Some news from Italy for your Sunday reading pleasure:
- There are a few Halloween-related articles regarding Italy, because although it’s not an Italian holiday it’s quickly being adopted by people in the country who think they can make a euro or two from it. So although the Vatican says Halloween is dangerous, and other religious and school groups are trying to prevent Halloween celebrations, there are some American elements of the holiday which are creeping (pun intended) into Italy now, too. [Late update: James talks about Halloween in his corner of Tuscany, and Cherrye talks about Halloween in Calabria as well.]
- Attention, all of you who’ve been riding the buses in Rome without buying or validating a ticket all these years – looks like they’re going to run a year-long experiment to have ticket conductors on Rome’s buses.
- Even if you’ve never been to the Monti neighborhood in Rome, or to Rome at all, do yourself a favor and read this article about how important each member of a community is in a tight-knit Italian neighborhood. It’s a delightful portrait of a community, and I teared up as I read it – despite never having seen the man at the heart of the article.
- Utterly hilarious. A man in Sicily who was granted house arrest after a stint in prison is now begging to be taken back to prison. Why? His wife is driving him nuts, he says.
- Facebook has opened its first ad sales office in Italy, and they’re hiring.
- Lest you thought sex scandals in Italy were limited to just Silvio Berlusconi, a politician in one of the country’s center-left parties has been caught on video “in the company of a transsexual in a Rome apartment.”
- I might have missed World Pasta Day last weekend, but I think I eat enough pasta year-round to more than make up for it.
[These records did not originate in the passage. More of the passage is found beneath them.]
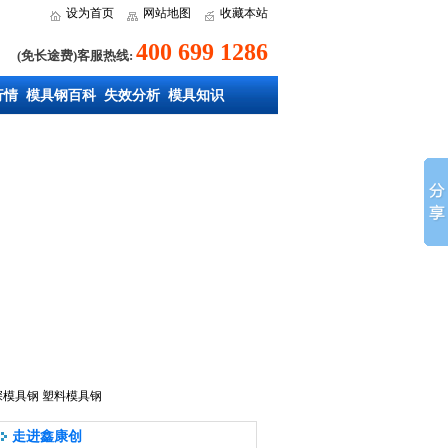
设为首页
网站地图
收藏本站
400 699 1286
(免长途费)客服热线:
行情
模具钢百科
失效分析
模具知识
深模具钢
塑料模具钢
走进鑫康创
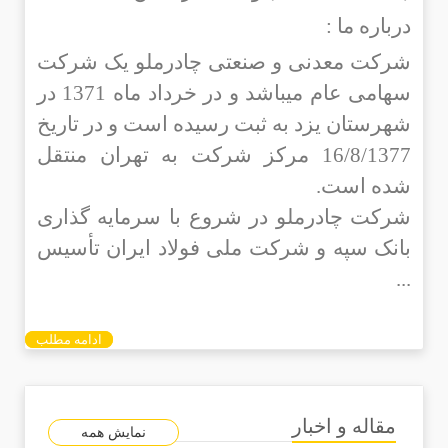
درباره ما :
شركت معدنی و صنعتی چادرملو یک شرکت
سهامی عام میباشد و در خرداد ماه 1371 در
شهرستان یزد به ثبت رسیده است و در تاریخ
16/8/1377 مرکز شرکت به تهران منتقل
شده است.
شرکت چادرملو در شروع با سرمایه گذاری
بانک سپه و شرکت ملی فولاد ایران تأسیس
...
ادامه مطلب
مقاله و اخبار
نمایش همه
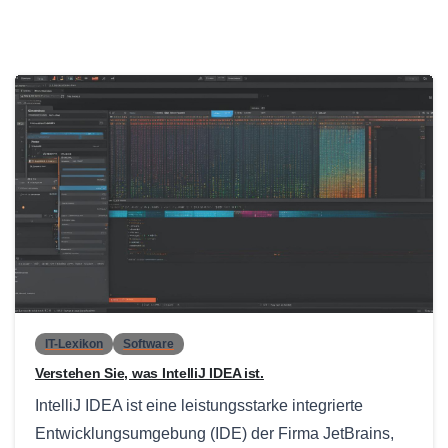
0
IT-Lexikon
Software
Verstehen Sie, was IntelliJ IDEA ist.
IntelliJ IDEA ist eine leistungsstarke integrierte
Entwicklungsumgebung (IDE) der Firma JetBrains,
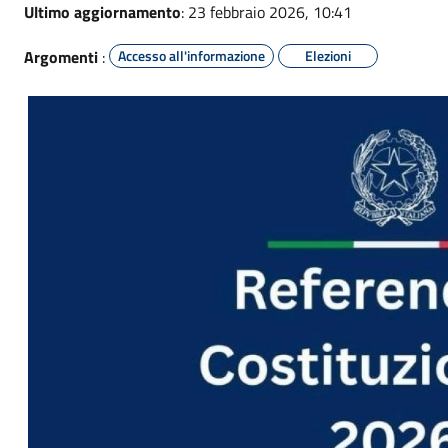
Ultimo aggiornamento
: 23 febbraio 2026, 10:41
Argomenti
:
Accesso all'informazione
Elezioni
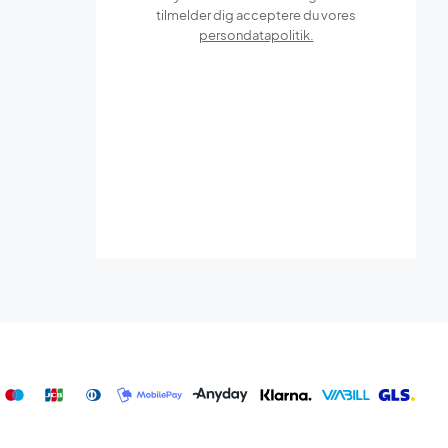
tilmelder dig acceptere du vores
persondatapolitik.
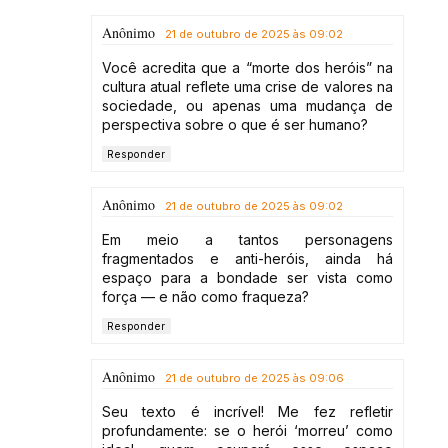
Anônimo
21 de outubro de 2025 às 09:02
Você acredita que a “morte dos heróis” na
cultura atual reflete uma crise de valores na
sociedade, ou apenas uma mudança de
perspectiva sobre o que é ser humano?
Responder
Anônimo
21 de outubro de 2025 às 09:02
Em meio a tantos personagens
fragmentados e anti-heróis, ainda há
espaço para a bondade ser vista como
força — e não como fraqueza?
Responder
Anônimo
21 de outubro de 2025 às 09:06
Seu texto é incrível! Me fez refletir
profundamente: se o herói ‘morreu’ como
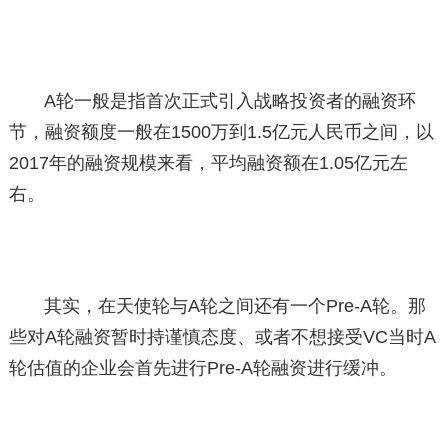
A轮一般是指首次正式引入战略投资者的融资环
节，融资额度一般在1500万到1.5亿元人民币之间，以
2017年的融资规模来看，平均融资额在1.05亿元左
右。
其实，在天使轮与A轮之间还有一个Pre-A轮。那
些对A轮融资暂时持谨慎态度、或者不想接受VC当时A
轮估值的企业会首先进行Pre-A轮融资进行缓冲。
You?
- Food-shopping in Italy just got a little more interesting. A new food label, “Libera Terra,” tells you the food you’re buying comes “from lands freed from the Mafia,” or, as the headline says, it indicates the foods are “Mafia-free.”
- The Italian health ministry says Italy might have the highest rate of H1N1 infections in Europe.
- Alert customs officials in New York stopped two 2,000+ year-old Italian artifacts from going on their merry (illegal) way.
- Berlusconi is scheduled to go back on trial in November for tax fraud.
- I’d heard about this Romanian kid living in Italy who’s made it into the Guinness Book of Records for being a muscle-bound five-year-old, but I actually think the title of this story is more amusing than the story itself: “Italy Is Training an Army of Terrifying Muscle-Child Mercenaries.” Ha!
- The story about the Vatican opening the door to Anglicans was big news when it came out. Being neither Catholic nor Anglican, I’m not sure what to make of it all.
- An ancient Roman site near the Colosseum is now visible to the public – it’s the remains of Nero’s “banqueting hall,” and you can see it from a newly-opened viewing platform on the Palatine Hill.
- The verdict is in for the 2009 wine harvest in Italy, and it’s a pretty good one if you like Italian wine – “excellent quality but a fall in quantity and prices.”
- Winter visitors to Rome can fit in a little skiing in the area, if want.
- The area around the Duomo in Florence is now entirely pedestrian-only.
- Foodie and Rome resident Katie Parla offers some tips on eating well without spending a fortune in Florence.
- There’s a book I’ve seen people mentioning lately called “100 Places in Italy Every Woman Should Go,” and I have to say I’ve got mixed feelings about it. Why are there places women should go in Italy that men shouldn’t? Or, if both sexes should go, why is it necessary to write about them separately for women? Is there an equivalent book for men? Or is it somehow assumed all other travel guides are male-focused? Anyway, although I’m personally not interested in a book that divides travelers by gender in a country that doesn’t have gender-splitting issues (like might be more common in the Middle East, for instance), if you are interested you can read more about it here.
- Without consulting CONI, Italy’s Olympic Committee, Rome and Venice both said they wanted to host the 2020 games. Then Palermo and Bari threw their hats into the ring, too, also without consulting CONI. I find the whole thing amusing, and it’s triply so when I think about how absolutely ludicrous it is that Venice wants to host the Olympics. This is the city that wants to limit daytrippers? But they want to bring in the Olympics? They’re out of their gourds.
- Police in Naples have released a series of stills from CCTV footage of a murder in order to try to get someone to come forward and name the killer. His face is visible in the footage, but he hasn’t been identified yet – despite the fact that the murder took place back in May. The release of the footage has outraged politicians, although whether it’s because bystanders do nothing as a man is shot at point-blank range in front of them or because the pictures are gruesome I don’t know. (And I’ll caution you that there are photos from the CCTV footage in the story linked here, so don’t click through if you don’t want to see pictures of a man getting shot to death.)